Hoy os traigo algo más que una receta. Os traigo magia, al menos para mi, ya que esta es una de esas recetas especial que, mientras las haces y las comes, consigues transportarte años atrás. Consigues traer a tu mente recuerdo de hace casi 20 años, personas que ya no están con nosotros, al menos no físicamente pero que siempre están contigo.
Hace unas semanas estuve en mi pueblo, Vezdemarbán y le pedí a mi madre que me pasara algunas de las recetas que mi abuela solía hacer cuando se acercaba carnaval. Las copie en una hoja y ese mismo día nos animamos a hacer unos cuantos bollos.

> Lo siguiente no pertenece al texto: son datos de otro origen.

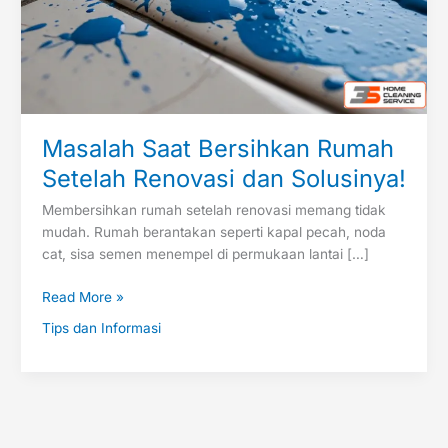
Masalah Saat Bersihkan Rumah
Setelah Renovasi dan Solusinya!
Membersihkan rumah setelah renovasi memang tidak
mudah. Rumah berantakan seperti kapal pecah, noda
cat, sisa semen menempel di permukaan lantai […]
Read More »
Tips dan Informasi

En ese momento recodé como mi abuela los hacía "en cantidades industriales" porque a todo el mundo le gustaban, sobre todo a mi abuelo que no perdonaba un día sin comer uno. Como utilizaba un "baño" de barro y, allí, agachada mezclaba con sus manos los tres ingredientes.
Después tocaba ir "donde Cástulo" el panadero del pueblo que, en ese gran horno, horneaba los dulces de muchos vecinos. Me encantaba ir con ella. Colocar los bollos en una lata y ver como el panadero con una gran pala iba introduciendo lata por lata por la boca de ese gigantesco horno. Mientras se cocían siempre había alguien con quien charlar y, con un poco de suerte, alguna de mis amigas estarían por allí con sus madres y podríamos jugar un poco.

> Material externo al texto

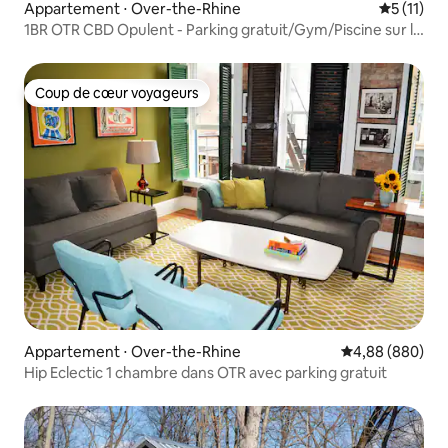
Appartement ⋅ Over-the-Rhine
Évaluatio
5 (11)
1BR OTR CBD Opulent - Parking gratuit/Gym/Piscine sur le
toit
Coup de cœur voyageurs
Coup de cœur voyageurs
Appartement ⋅ Over-the-Rhine
Évaluation moye
4,88 (880)
Hip Eclectic 1 chambre dans OTR avec parking gratuit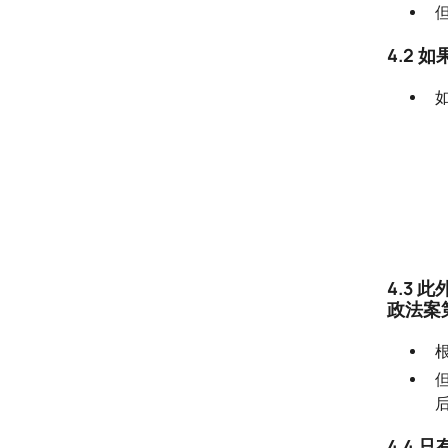
年财政法案第 100 条）
.
4.2
7。不需要特许会计师/成本会计师在
GSTR 9C 中提供认证，（2021 年
《财务法案》第 101 和 102 条）：
.
8。自2017年7月1日起延迟缴纳净纳
税义务税款的利息，（2021年财政法
案第103条）：
.
9。第 129 号和 130 号程序应独立继
4.3
续进行（《2021年财务法案》第104
政法案
条）：
.
10。根据GSTR 1确定销项税负债
（2021年财政法案第105条）
.
11。有关官员被授权在诉讼启动后立
4.4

Cuando salían del horno y se templaban un poco era el momento de cubrirlos con azúcar molida y mientras mi abuela los iba colocando estratégicamente en el mismo baño, unos encima de otros y al final, cubría el baño con un paño de cocina blanco. El trasiego a la despensa, donde reposaba el baño, era continuo... hasta que, casi sin darnos cuenta, se habían acabado.
Os dejo la receta tal y como ella lo hacía, nada de pesos, siempre tomando como medida un pocillo (una taza pequeña).
Ingredientes
3 tazas de manteca de cerdo (en esta ocasión nosotras utilizamos dos tazas de manteca y una de aceite vegetal)
1 taza de vino blanco
Harina la que admita, esto es, hasta que la masa quede firme y no se nos peque a las manos ni a la superficie de trabajo.
Azúcar glass
Derretimos la manteca a fuego suave. Dejamos templar (este paso es importante porque si la añadimos caliente los bollos saldrán duros).
Añadimos la manteca derretida y fría a un bol. Añadimos el vino blanco. Vamos mezclando con la mano. Por último añadimos la harina, poco a poco y vamos mezclando bien. La masa tiene que quedar bien compacta pero no pegajosa.
Mi abuela cogía porciones de la masa y le daba esta forma (ella los hacía bastante más grandes) y presionando un poco con los dedos hacia, sobre la superficie del bollo, unas pequeñas hendiduras para que cogieran más azúcar. Otras personas los hacían redondos, ayudándose de un vaso.
Los metemos en el horno a 180º y cuando comiencen a dorarse por los laterales y un poquito por la superficie comprobamos si están hechos, si no, cubrimos con un poco de papel de aluminio para que no se sigan dorando pero si haciendo.
Sacamos de horno, dejamos templar y luego añadimos, con ayuda de las manos, el azúcar glass por encima.
¡Quizás no sea la mejor receta del mundo pero como os digo, para mi es mágica!